La estancia se divide en dos. El suelo está repleto de trozos de madera. Hay cartones, metal, varias garrafas y un hornillo. El tercer inquilino no está. Se gana la vida como ellos, pidiendo en la calle, arañando lo que pueden en los contenedores. O acudiendo a la parroquia en busca de ayuda. Ayer fue la última vez. «Su madre murió hace tres meses, pero ni siquiera pudo ir al entierro a Rumanía. No tenía dinero», apunta el matrimonio, temeroso por su futuro.

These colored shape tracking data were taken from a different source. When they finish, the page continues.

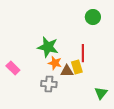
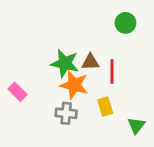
orange star: (55, 63) -> (74, 85), size x1.5
yellow rectangle: (77, 67) -> (105, 107), moved
brown triangle: (67, 71) -> (90, 62), moved

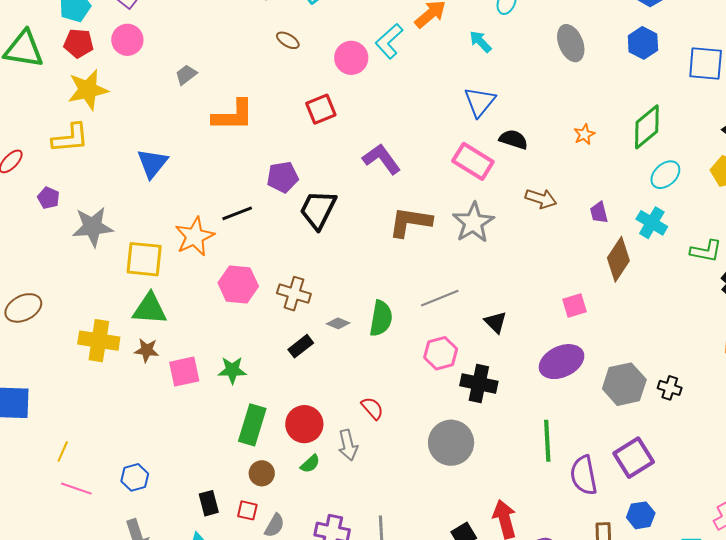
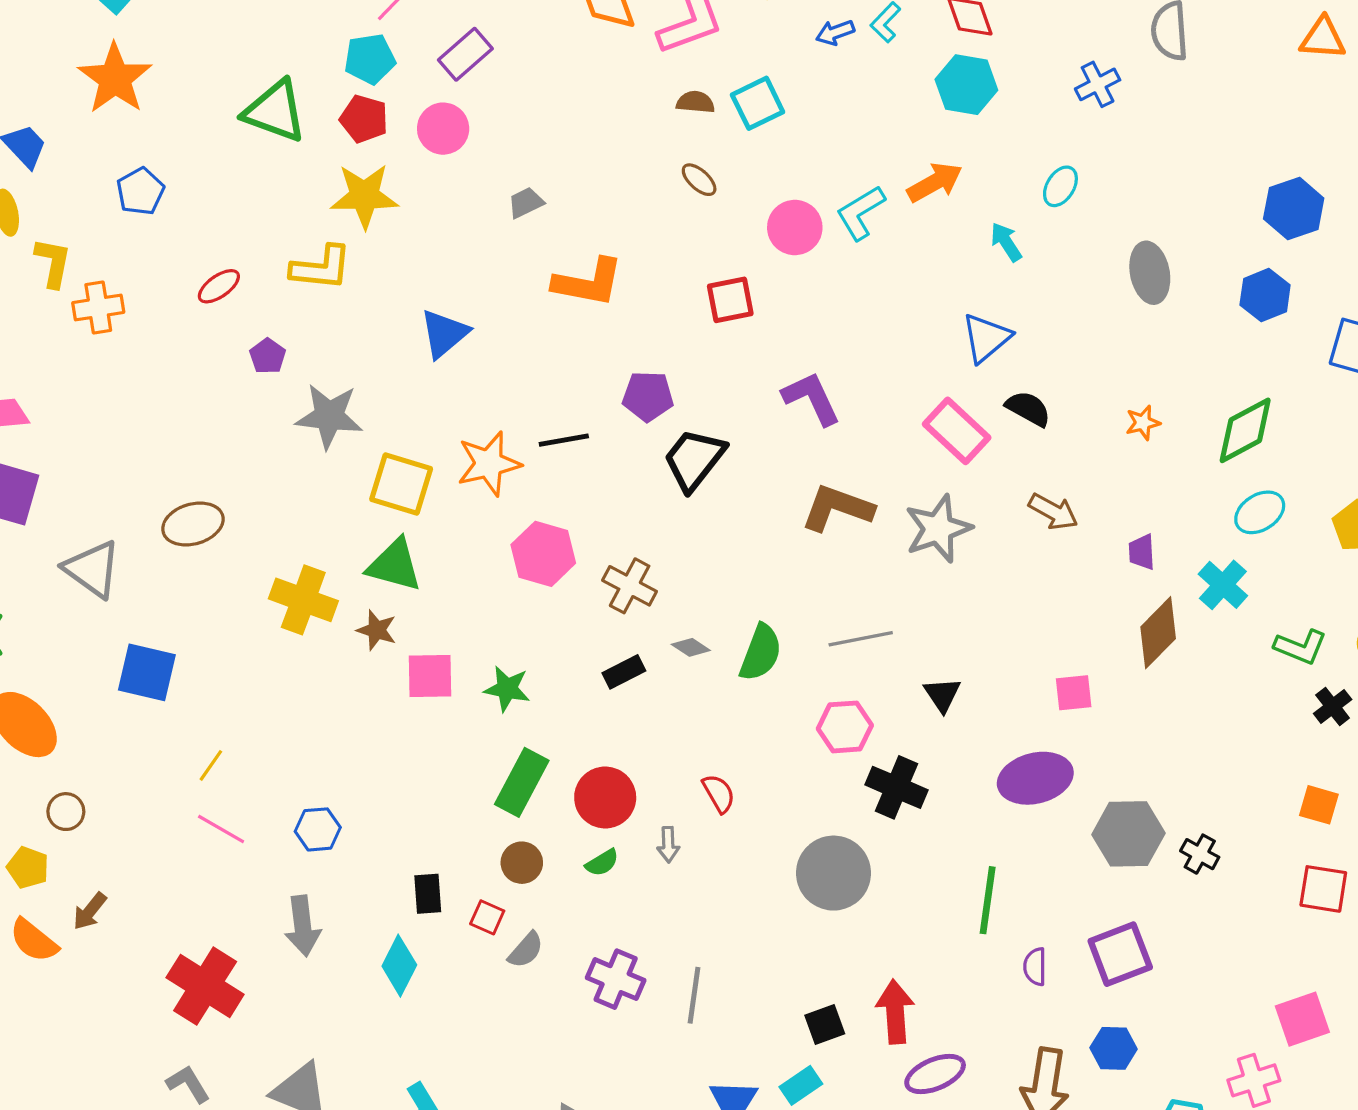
gray arrow: (348, 445) -> (668, 845), size x0.7
purple semicircle: (584, 475) -> (1035, 967), size x0.6

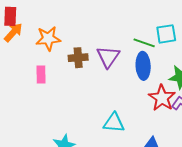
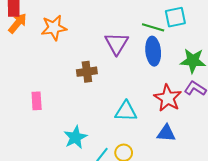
brown cross: (78, 58) -> (87, 72), moved
pink rectangle: (41, 75) -> (37, 101), moved
red star: (162, 98) -> (168, 98), moved

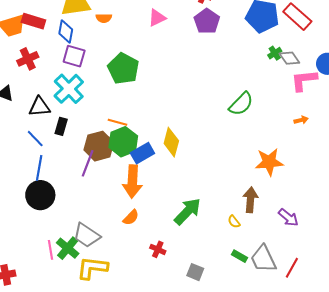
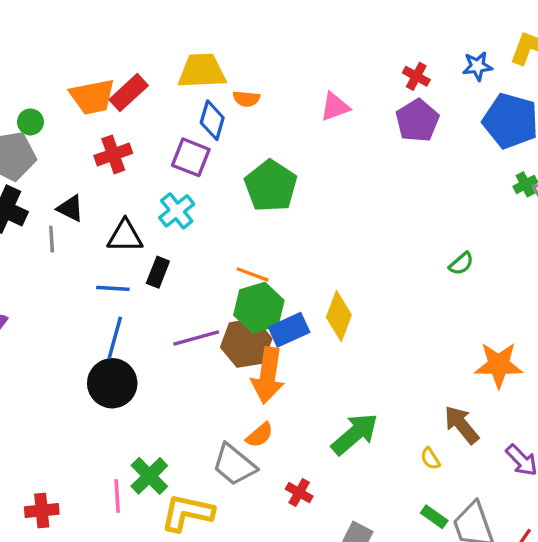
red rectangle: (33, 21) -> (129, 93), turned -65
blue diamond: (66, 31) -> (212, 120), moved
cyan cross: (69, 89) -> (177, 211), size x0.7
green semicircle: (241, 104) -> (461, 264), size x0.6
blue line: (35, 139) -> (113, 288), turned -48
brown hexagon: (99, 146) -> (246, 343), moved
purple line: (88, 163) -> (196, 338), turned 48
brown arrow: (250, 200) -> (461, 425), turned -50
gray trapezoid: (87, 235) -> (234, 465), moved
pink line: (50, 250) -> (117, 496), moved

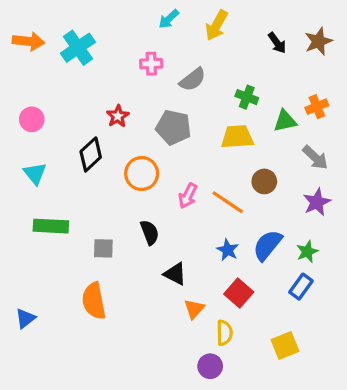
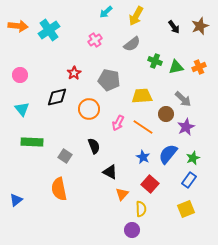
pink cross: (151, 64) -> (95, 40), turned -32
gray semicircle: (193, 80) -> (132, 44), moved
green triangle: (285, 121) -> (176, 67), moved
yellow trapezoid: (237, 137) -> (142, 96), moved
black diamond: (91, 154) -> (57, 97), turned 30
gray arrow: (315, 158) -> (183, 99), moved
purple star: (317, 202) -> (186, 127), moved
gray square: (103, 248) -> (65, 156), turned 32
yellow square: (285, 346) -> (186, 209), moved

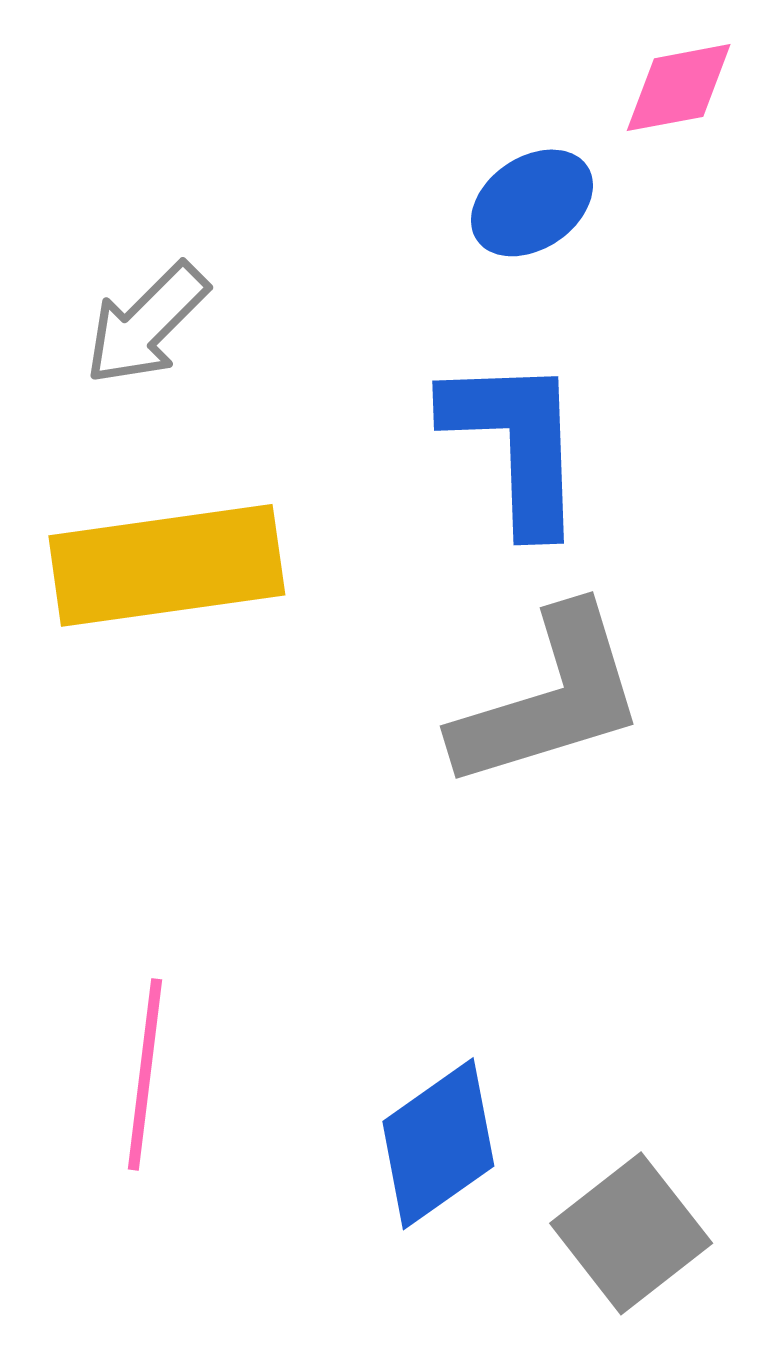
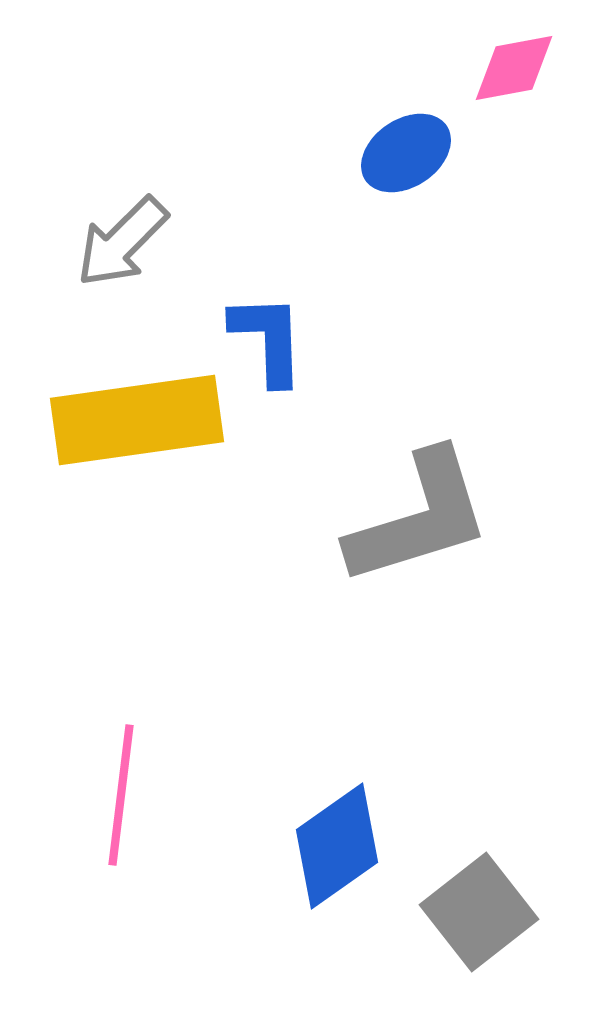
blue L-shape: (516, 443) -> (268, 339), moved, size x0.7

«Estuvimos en verano en el norte. Dejé unos mil currículos y no me llamó nadie. Cuando volvimos nos habían robado», lamenta Miguel. Sin luz, sin agua, sin recursos, la vida es una aventura diaria para ellos. Tienen un hijo de 16 años en su país y mantienen la ilusión por reencontrarse pronto. Lo más inmediato es el invierno que viene. «Solo pedimos vivir tranquilos y algo que comer», añade Ana mientras muestra el interior de la caseta.
Es una versión moderna del viejo Carrucho, el Junquillo o Aldea Moret, últimos reductos del chabolismo cacereño. Esta vez sucede en plena crisis y en pleno centro.